Mi ha colpito, nel periodo appena trascorso a Londra, quanto poco si discuta dell’Ucraina. Sui giornali, in televisione, in pubblico, a cena con amici. Non perché non interessi. Perché, in fondo, c’è poco da dire: il Paese è stato aggredito dalla Russia, e va aiutato. È nell’interesse dell’Europa libera, di cui il Regno Unito fa parte. Così l’Italia, anche se a volte sembra dimenticarsene.
Ci sono persone che non vogliono capire: abbandonare Kiev non è un modo per togliersi una preoccupazione, ma la via per aggiungerne di nuove. La Russia – grande nazione sfortunata – è finita nelle mani di un despota. Dissenso criminalizzato, media schiacciati, oppositori eliminati, culto del leader, improvvisate guerre di conquista: cos’è il fascismo, se non questo?, ha scritto ieri Danilo Taino sul Corriere.
Se Vladimir Putin inghiotte l’Ucraina, poi a chi tocca? Oppure vogliamo sperare che, trovando campo libero, si fermerà al Donbass? Ci siamo già dimenticati il tentativo di prendere Kiev, tredici mesi fa? Se non è riuscito, è perché gli ucraini si sono difesi.
Oppure vogliamo credere che alcuni Paesi Nato verranno trattati con più riguardo, se abbandoneranno l’Ucraina? Nessuno vuole la guerra, ma ascoltare Giuseppe Conte in Parlamento mentre invoca «uno sforzo diplomatico» fa venire il latte alle ginocchia. Ha idea, l’avvocato-leader dei Cinque Stelle, di quanti siano gli sforzi diplomatici – da Berlino a Brasilia, da Bruxelles a New York, da Roma a Pechino (forse) – per trovare una via d’uscita?
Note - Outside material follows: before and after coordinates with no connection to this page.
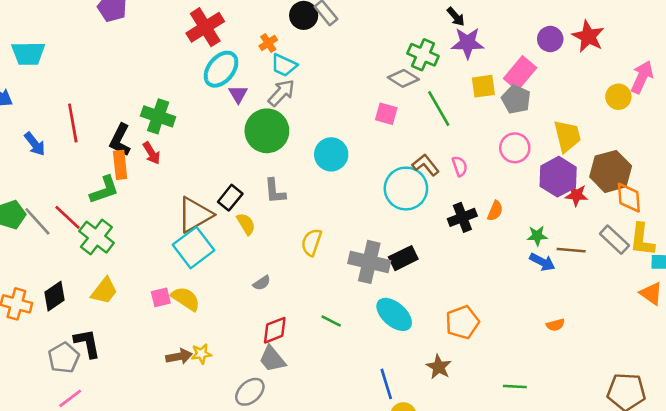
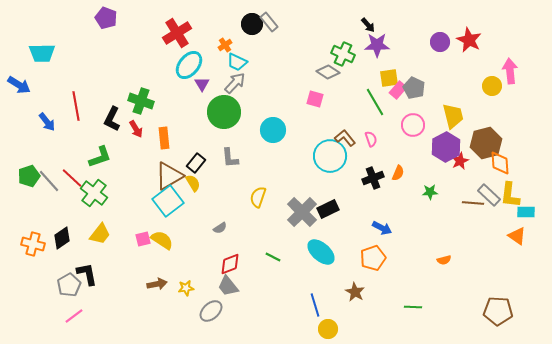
pink rectangle: (520, 73) -> (398, 90), moved, size x0.7
pink arrow: (642, 77) -> (510, 71), turned -30
green line: (439, 109) -> (375, 102), moved
orange rectangle: (120, 165) -> (164, 138), moved
red star: (576, 195) -> (460, 161), turned -30
yellow semicircle: (246, 224) -> (193, 183), moved
brown line: (571, 250) -> (473, 203), moved
gray cross: (369, 262) -> (302, 212), turned 32
blue arrow: (542, 262) -> (382, 228), moved
yellow star: (201, 354) -> (186, 288), moved

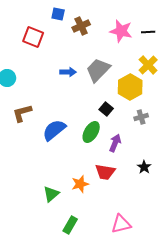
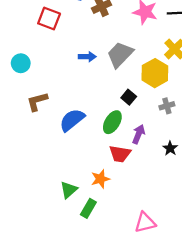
black star: (144, 167) -> (170, 148), moved
red trapezoid: (105, 172) -> (120, 154), moved
green rectangle: (70, 225) -> (88, 208), moved

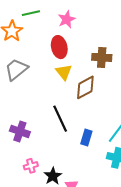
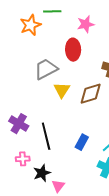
gray trapezoid: (16, 69) -> (46, 69), moved
yellow triangle: (64, 72) -> (62, 90), moved
black line: (60, 119) -> (46, 136), moved

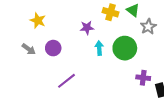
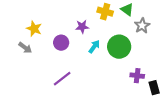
yellow star: (38, 20) -> (34, 29), moved
purple circle: (53, 48) -> (61, 43), moved
cyan arrow: (99, 48) -> (94, 47), turned 40

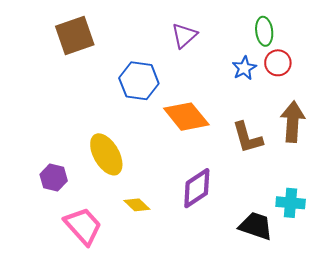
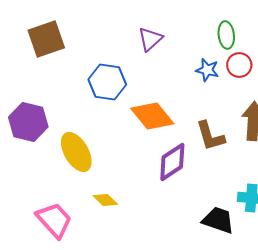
blue star: (244, 68) -> (207, 70), turned -30
purple hexagon: (54, 178) -> (28, 122), moved, size x1.5
purple diamond: (197, 188) -> (172, 162), moved

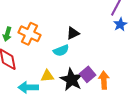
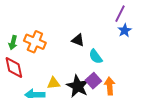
black triangle: (73, 33) -> (78, 40), turned 48
cyan semicircle: (61, 50) -> (96, 57), moved, turned 77

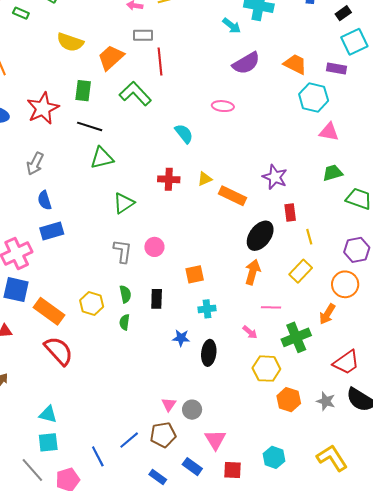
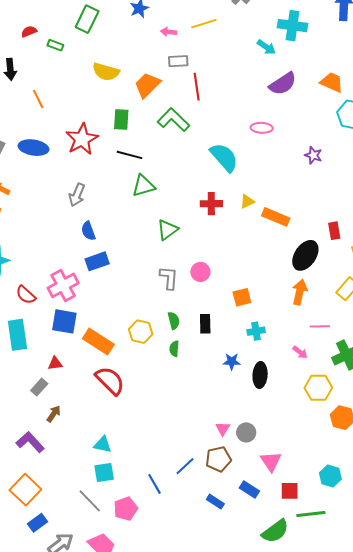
cyan semicircle: (184, 134) -> (224, 157), size x1.5
purple star: (275, 177) -> (313, 155), moved, size x0.7

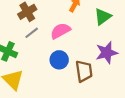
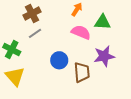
green triangle: (103, 17) -> (102, 22), turned 36
pink semicircle: (60, 31) -> (81, 32), moved, turned 48

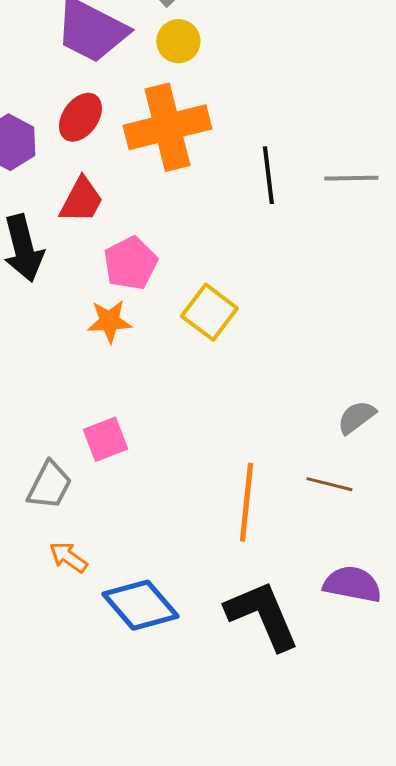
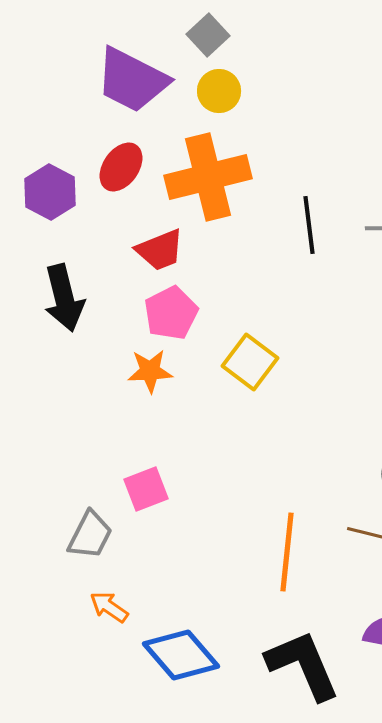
red trapezoid: (81, 200) -> (160, 250), moved, turned 40

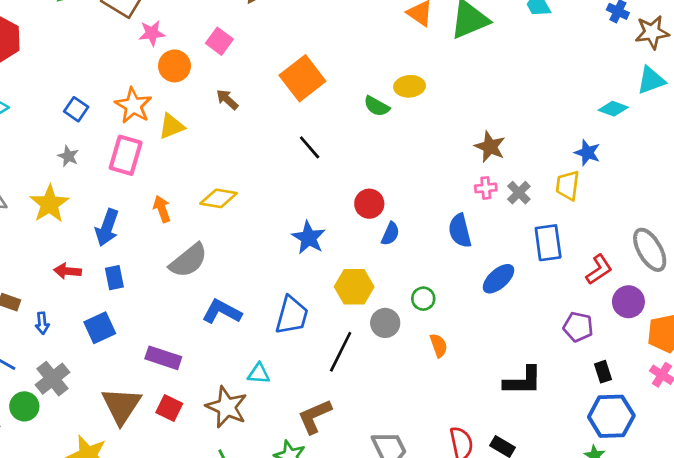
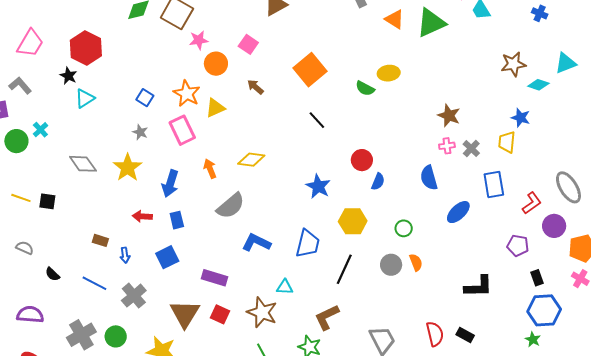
brown star: (652, 32) -> (513, 64), moved
pink rectangle: (126, 155) -> (182, 130), turned -40
gray circle: (385, 323) -> (391, 265), moved
green circle: (24, 406) -> (116, 336), moved

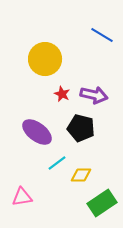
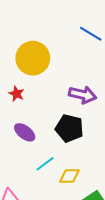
red star: (62, 94) -> (17, 94), moved
purple ellipse: (37, 132) -> (25, 132), size x0.7

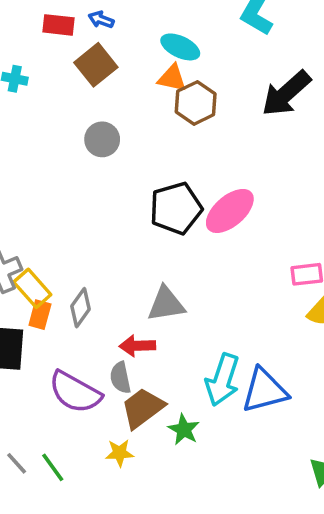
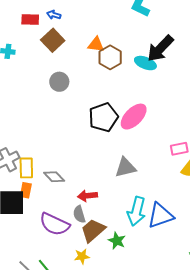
cyan ellipse: (180, 47) -> (145, 63), moved
yellow rectangle: (32, 288) -> (26, 168), turned 45
gray triangle: (166, 304) -> (125, 167), moved
gray diamond: (80, 308) -> (54, 177), turned -75
orange rectangle: (40, 315) -> (26, 190), moved

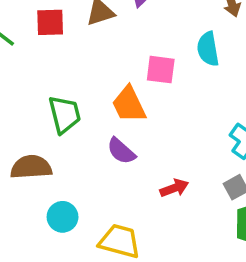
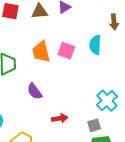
orange trapezoid: (129, 104) -> (41, 52), moved

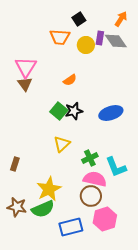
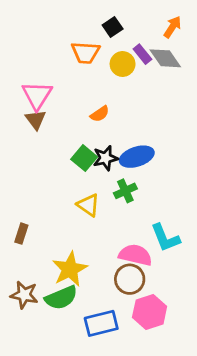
purple rectangle: (100, 38) -> (142, 54), turned -48
blue ellipse: (111, 113) -> (137, 157), moved
yellow triangle: (62, 144) -> (88, 205), turned -42
green cross: (90, 158) -> (125, 191), moved

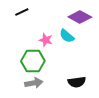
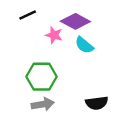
purple diamond: (80, 17) -> (75, 21), moved
pink star: (46, 40) -> (54, 35), moved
L’impressione è che Conte insista sullo «sforzo diplomatico» perché dire soltanto «basta armi all’Ucraina!» sembra un po’ cinico. Perfino a lui.
Eppure, state a vedere: questa posizione guadagnerà terreno. E metterà in difficoltà Giorgia Meloni, la cui conversione europea è ammirevole e sorprendente in egual misura. Perché tanti connazionali onesti giochicchiano con le parole e sembrano pronti ad abbandonare l’Ucraina al suo destino? Perché pensano, sotto sotto, che la pace della dittatura sia meglio della resistenza della democrazia. Meno rischiosa, più rassicurante.
Errore madornale. Sperare nella clemenza dei tiranni non è soltanto umiliante. È incosciente.